If you’re anything like this author, you got a C- in high school chemistry and never looked back. With a newfound interest in the topic, I’m hoping to revisit the molecular science of some of the most popular materials in 3D printing to understand them—not just in terms of applications and physical properties, but chemical makeup.
So far in this series, we’ve covered the PAEK family of plastics and a specific type of polyurethane from Carbon. Here we look at the most ubiquitous plastic in powder bed fusion (PBF): polyamide (PA). Also called nylon, the material is known for its silky quality, generally strong physical performance, wide range of operating temperature, and its abrasion resistance.
The first commercially successful synthetic thermoplastic polymer, nylon was developed first by DuPont in 1935 in the form of nylon 6,6. Soon, a variation called nylon 6 was invented in 1938 by IG Farben, the industrial giant made notorious for its manufacture of the Zyklon B that fueled the Nazi gas chambers, but now less recognizable as the European companies BASF, Bayer, Sanofi and Agfa. The plastic first hit the commercial market in the form of toothbrush bristles and nylon stocks and then became a key ingredient to making parachutes and parachute cord.
To learn more about this plastic and its role in the 3D printing industry, we reached out to Sylvia Monsheimer, head of New 3D Printing Technologies at Evonik. Evonik, which recently launched a new brand name called INFINAM to encompass all of its 3D printing products, is the largest maker of Nylon 12 in the AM market according to SmarTech Analysis’s latest report, Polymer Additive Manufacturing Markets and Applications: 2020-2029.
Nylons were developed to replace silk, an organic form of polyamide.
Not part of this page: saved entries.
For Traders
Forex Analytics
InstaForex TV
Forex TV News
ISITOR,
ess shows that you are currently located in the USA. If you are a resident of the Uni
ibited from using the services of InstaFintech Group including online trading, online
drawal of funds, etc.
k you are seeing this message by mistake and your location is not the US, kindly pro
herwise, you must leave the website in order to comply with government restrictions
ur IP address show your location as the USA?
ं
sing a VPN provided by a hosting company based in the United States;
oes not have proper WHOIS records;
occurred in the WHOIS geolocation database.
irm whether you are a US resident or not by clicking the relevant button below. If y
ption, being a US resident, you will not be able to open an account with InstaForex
The key to replicating this material is the amide groups that link together repeating monomer units that include carbons. The number of carbons in each unit dictates the formula’s name, with nylon 6 featuring six carbons in each unit and nylon 12 featuring 12. The numbers can also clue you into how the materials’ physical characteristics.
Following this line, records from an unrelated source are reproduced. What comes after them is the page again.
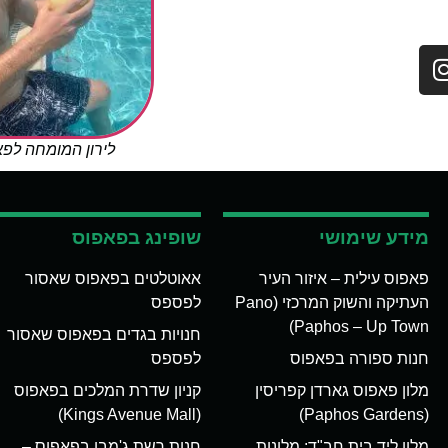
לירון המומחה לפ
מידע שימושי
שופינג בפאפוס
פאפוס עילית – איזור העיר
אאוטלטים בפאפוס שאסור
העתיקה והשוק המרכזי (Pano
לפספס
Paphos – Up Town)
חנויות בגדים בפאפוס שאסור
חנות ספורה בפאפוס
לפספס
מלון פאפוס גארדן קפריסין
קניון שדרת המלכים בפאפוס
(Kings Avenue Mall)
(Paphos Gardens)
מלון ליד בית חב"ד: מלונות
חנות רשת ג'מבו בפאפוס –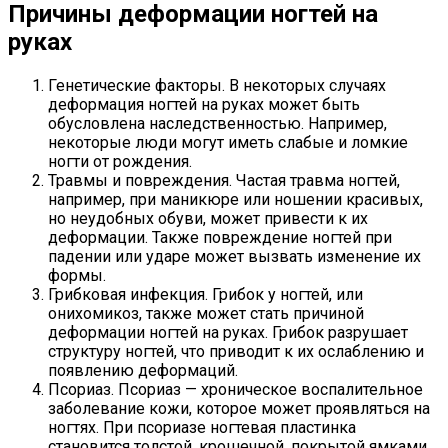
Причины деформации ногтей на
руках
Генетические факторы. В некоторых случаях
деформация ногтей на руках может быть
обусловлена наследственностью. Например,
некоторые люди могут иметь слабые и ломкие
ногти от рождения.
Травмы и повреждения. Частая травма ногтей,
например, при маникюре или ношении красивых,
но неудобных обуви, может привести к их
деформации. Также повреждение ногтей при
падении или ударе может вызвать изменение их
формы.
Грибковая инфекция. Грибок у ногтей, или
онихомикоз, также может стать причиной
деформации ногтей на руках. Грибок разрушает
структуру ногтей, что приводит к их ослаблению и
появлению деформаций.
Псориаз. Псориаз — хроническое воспалительное
заболевание кожи, которое может проявляться на
ногтях. При псориазе ногтевая пластинка
становится толстой, крошечной, покрытой ямками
“The smaller the number in the name, the stiffer the material and the higher the crystallinity and the melting point, due to the carbonamide groups and hydrogen bridges which act as a link between the polymer chains,” Monsheimer explained.
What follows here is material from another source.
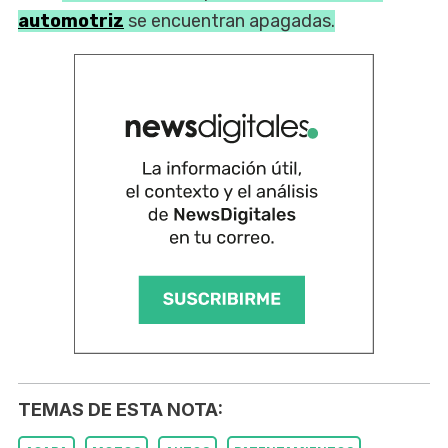
automotriz
se encuentran apagadas.
TEMAS DE ESTA NOTA:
She further described how the longer the carbonamide chains, the more ductile the material becomes:
“The carbonamide groups and the hydrogen bridges associated therewith are links between the polymer chains and allow crystalline structures. They also play a role in the stiffness and ductility of the material. Polyamide 12 has carbonamide groups at every 11th methylene group, the other polyamides accordingly to the number in their names. For PA12, the distance between these links is larger and the number is smaller, so the ductility is higher than for other polyamides with smaller numbers in their names. The links are also responsible for good thermal and chemical resistance.”
Forms of polyamide with two different numbers, such as nylon 6,6, are made up of two different types of monomer units featuring that number of carbons. Nylon 6,6 is composed of hexamethylenediamine units linked to adipic acid units, with six carbons in each. Monsheimer put it this way:
“If the name contains one number, the polymer is made from one building block with two different end groups each. The different end groups like each other and combine to form a longer chain. The polyamides with two numbers in the name are made from two different building blocks, the first containing two identical end groups and the other also containing identical end groups but of a different type from the first. Again, the different end groups like each other and combine, but that leads to a polymer chain made from the two, alternating building blocks alternating. You can easily imagine that crystalline structures differ between the different macro molecules.”
The end groups also play an important role in the way that polyamides are particularly suited for working with additives, according to Monsheimer.
“Each polyamide chain comprises two different end groups, which, in principle, can react with other additives. So, polyamides can be better functionalized than other polymers, which makes them well-suited for modifications and the introduction of new properties. However, many of the typical additives, like stabilizers, lubricants and flowing agents, typically do not react chemically with the polymers they modify.”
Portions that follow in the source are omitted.